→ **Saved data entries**
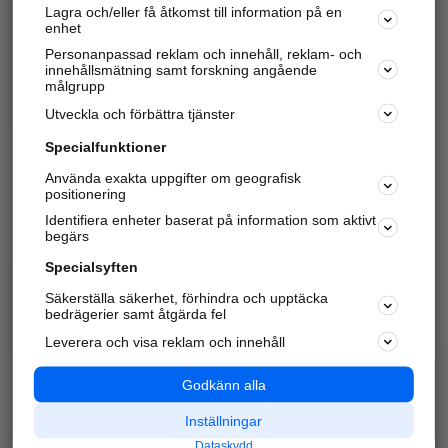
Lagra och/eller få åtkomst till information på en
Sök företag, personer och platser.
enhet
Personanpassad reklam och innehåll, reklam- och
Hitta telefonnummer, adresser, företagsinfo mm.
innehållsmätning samt forskning angående
målgrupp
Utveckla och förbättra tjänster
Marknadsför företaget
på hitta.se
Specialfunktioner
Använda exakta uppgifter om geografisk
Kom igång och annonsera mot
positionering
nya kunder och
Identifiera enheter baserat på information som aktivt
samarbetspartners nära dig.
begärs
Läs mer här
Specialsyften
Säkerställa säkerhet, förhindra och upptäcka
Alla kategorier
Populära sökningar
bedrägerier samt åtgärda fel
Leverera och visa reklam och innehåll
API & Kartor
Annonsera
Logga in
Integritet
Godkänn alla
Om oss
Nödnummer
Inställningar
Dataskydd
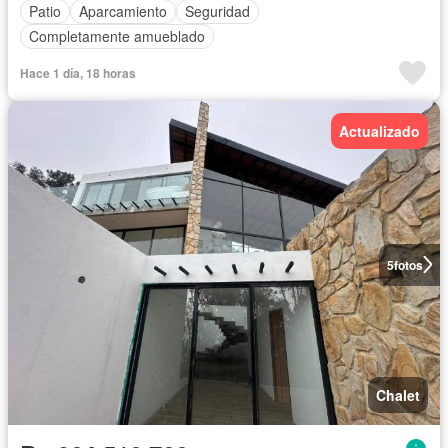
Patio
Aparcamiento
Seguridad
Completamente amueblado
Hace 1 día, 18 horas
Actualizado
5
fotos
Chalet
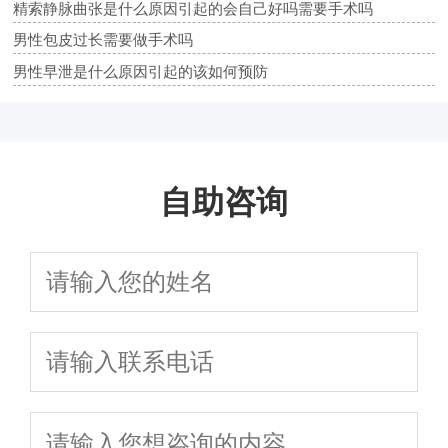
精索静脉曲张是什么原因引起的会自己好吗需要手术吗
男性包皮过长需要做手术吗
男性早泄是什么原因引起的该如何预防
自助咨询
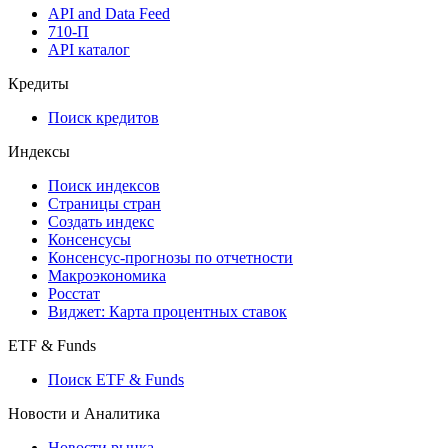
API and Data Feed
710-П
API каталог
Кредиты
Поиск кредитов
Индексы
Поиск индексов
Страницы стран
Создать индекс
Консенсусы
Консенсус-прогнозы по отчетности
Макроэкономика
Росстат
Виджет: Карта процентных ставок
ETF & Funds
Поиск ETF & Funds
Новости и Аналитика
Новости рынка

→ **Task prompt**
Please count the lines in the data that include the word "Поиск" and report the number by itself.

→ **Output**
3